Questions fréquentes
Combien vaut l’offre d’Intesa Sanpaolo sur Monte dei Paschi ?
L’offre publique d’échange et d’achat lancée le 8 juin 2026 valorise l’ensemble de Banca Monte dei Paschi di Siena à 30,6 milliards d’euros, sur la base de 1,6 action Intesa nouvelle et 1 euro en numéraire par action MPS, soit environ 10,09 euros par titre.
Pourquoi cette opération est-elle stratégique pour Intesa ?
En absorbant Monte dei Paschi, Intesa Sanpaolo deviendrait le deuxième groupe bancaire européen par la capitalisation boursière. L’opération vise à atteindre une taille critique face aux grandes banques américaines et s’inscrit dans la consolidation du secteur bancaire de la zone euro encouragée par la BCE.

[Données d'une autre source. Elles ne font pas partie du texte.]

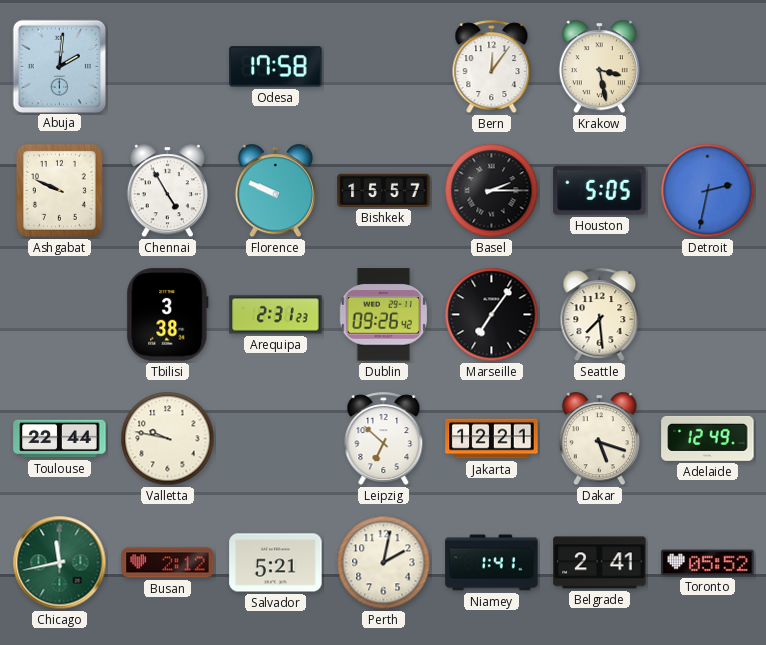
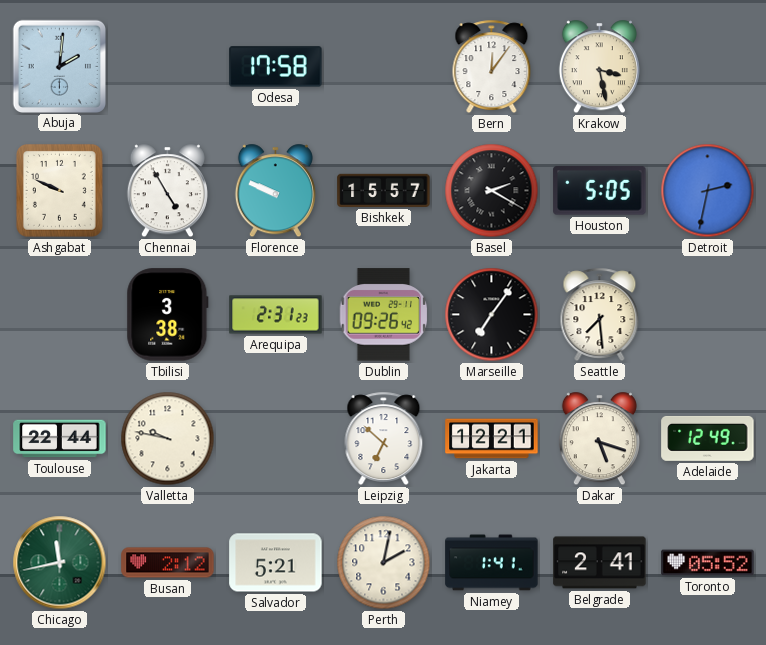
Basel: 2:15 -> 2:20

Quel est le rôle de Banco BPM dans ce dossier ?
La veille de l’offre d’Intesa, Banco BPM — dont le Crédit Agricole détient environ 20 % — avait proposé à MPS une fusion amicale entre égaux. L’offre d’Intesa, en activant la règle de passivité, neutralise temporairement cette proposition concurrente.
Quand l’opération doit-elle être finalisée ?
Intesa vise une finalisation d’ici décembre 2026, sous réserve de l’approbation des autorités de concurrence et de supervision, au premier rang desquelles la Banque centrale européenne, ainsi que du vote de ses actionnaires.